Segment Start: The data

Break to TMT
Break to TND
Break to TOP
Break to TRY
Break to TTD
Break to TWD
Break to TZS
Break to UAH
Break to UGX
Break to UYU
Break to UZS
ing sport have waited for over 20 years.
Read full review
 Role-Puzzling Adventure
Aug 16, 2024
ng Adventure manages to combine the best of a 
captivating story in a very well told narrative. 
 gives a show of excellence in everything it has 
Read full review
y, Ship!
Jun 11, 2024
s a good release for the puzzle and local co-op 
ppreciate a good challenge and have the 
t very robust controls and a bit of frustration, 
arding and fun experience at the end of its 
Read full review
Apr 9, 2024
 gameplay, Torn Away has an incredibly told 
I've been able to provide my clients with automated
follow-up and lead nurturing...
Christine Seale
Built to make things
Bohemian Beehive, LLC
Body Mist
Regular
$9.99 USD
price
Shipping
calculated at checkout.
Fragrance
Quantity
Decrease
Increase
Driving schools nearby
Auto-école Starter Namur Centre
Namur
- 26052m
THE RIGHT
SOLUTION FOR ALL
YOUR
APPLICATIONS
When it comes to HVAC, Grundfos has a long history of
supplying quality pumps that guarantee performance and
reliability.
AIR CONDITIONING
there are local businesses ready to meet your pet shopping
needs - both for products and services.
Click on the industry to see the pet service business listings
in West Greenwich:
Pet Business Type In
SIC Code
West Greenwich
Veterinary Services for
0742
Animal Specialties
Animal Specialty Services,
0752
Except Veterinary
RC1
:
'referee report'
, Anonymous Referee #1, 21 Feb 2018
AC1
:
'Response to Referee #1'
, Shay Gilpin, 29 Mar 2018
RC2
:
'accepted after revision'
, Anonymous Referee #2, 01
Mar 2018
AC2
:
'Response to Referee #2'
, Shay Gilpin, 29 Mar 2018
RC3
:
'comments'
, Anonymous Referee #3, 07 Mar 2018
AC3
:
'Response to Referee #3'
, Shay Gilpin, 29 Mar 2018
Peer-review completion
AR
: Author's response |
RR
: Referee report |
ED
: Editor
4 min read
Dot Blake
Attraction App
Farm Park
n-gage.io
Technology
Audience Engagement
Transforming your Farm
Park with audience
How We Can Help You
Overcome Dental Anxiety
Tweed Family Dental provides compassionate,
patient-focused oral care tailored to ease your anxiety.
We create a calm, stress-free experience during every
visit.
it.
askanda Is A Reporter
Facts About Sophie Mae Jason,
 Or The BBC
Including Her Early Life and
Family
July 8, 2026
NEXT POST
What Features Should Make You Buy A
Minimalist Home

Segment End: The data
Segment Start: The data

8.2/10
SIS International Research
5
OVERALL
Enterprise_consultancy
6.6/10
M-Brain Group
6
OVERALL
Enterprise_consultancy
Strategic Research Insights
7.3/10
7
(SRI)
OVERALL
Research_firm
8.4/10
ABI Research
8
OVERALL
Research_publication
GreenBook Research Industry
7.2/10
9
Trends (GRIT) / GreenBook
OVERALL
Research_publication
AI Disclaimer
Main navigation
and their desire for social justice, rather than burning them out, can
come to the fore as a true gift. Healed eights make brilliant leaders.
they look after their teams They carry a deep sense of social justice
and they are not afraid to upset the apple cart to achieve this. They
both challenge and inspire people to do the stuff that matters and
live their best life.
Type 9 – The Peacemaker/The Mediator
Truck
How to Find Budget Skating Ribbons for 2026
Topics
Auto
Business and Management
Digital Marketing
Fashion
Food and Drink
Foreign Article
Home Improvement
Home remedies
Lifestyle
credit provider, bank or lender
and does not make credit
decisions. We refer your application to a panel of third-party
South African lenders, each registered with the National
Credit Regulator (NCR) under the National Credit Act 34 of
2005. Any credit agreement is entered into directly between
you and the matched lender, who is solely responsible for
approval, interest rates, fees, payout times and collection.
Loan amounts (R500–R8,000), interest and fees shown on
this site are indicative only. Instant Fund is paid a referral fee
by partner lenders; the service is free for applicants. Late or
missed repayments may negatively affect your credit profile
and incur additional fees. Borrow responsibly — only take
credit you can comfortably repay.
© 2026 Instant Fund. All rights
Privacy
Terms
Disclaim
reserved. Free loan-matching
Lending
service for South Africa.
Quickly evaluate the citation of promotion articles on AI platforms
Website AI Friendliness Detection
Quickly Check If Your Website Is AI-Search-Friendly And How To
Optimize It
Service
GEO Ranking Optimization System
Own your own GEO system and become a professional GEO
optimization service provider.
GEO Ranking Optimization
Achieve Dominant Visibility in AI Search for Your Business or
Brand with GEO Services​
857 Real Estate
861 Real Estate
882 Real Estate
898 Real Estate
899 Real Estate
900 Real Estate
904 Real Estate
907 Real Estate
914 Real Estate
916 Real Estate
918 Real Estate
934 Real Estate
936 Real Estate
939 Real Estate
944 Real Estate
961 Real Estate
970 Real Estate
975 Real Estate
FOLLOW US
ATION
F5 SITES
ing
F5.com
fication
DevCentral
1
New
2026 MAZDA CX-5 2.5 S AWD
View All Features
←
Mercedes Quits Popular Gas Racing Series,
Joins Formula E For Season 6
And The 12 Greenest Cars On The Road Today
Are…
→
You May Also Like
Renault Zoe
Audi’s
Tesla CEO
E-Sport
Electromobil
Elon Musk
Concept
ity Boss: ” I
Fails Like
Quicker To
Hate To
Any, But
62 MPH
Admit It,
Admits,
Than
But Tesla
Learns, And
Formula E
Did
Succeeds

Segment End: The data

Lines to set down from above: the line with "Break to TTD", the line with "gives a show", and every line between, each exactly as written.

Break to TTD
Break to TWD
Break to TZS
Break to UAH
Break to UGX
Break to UYU
Break to UZS
ing sport have waited for over 20 years.
Read full review
 Role-Puzzling Adventure
Aug 16, 2024
ng Adventure manages to combine the best of a 
captivating story in a very well told narrative. 
 gives a show of excellence in everything it has 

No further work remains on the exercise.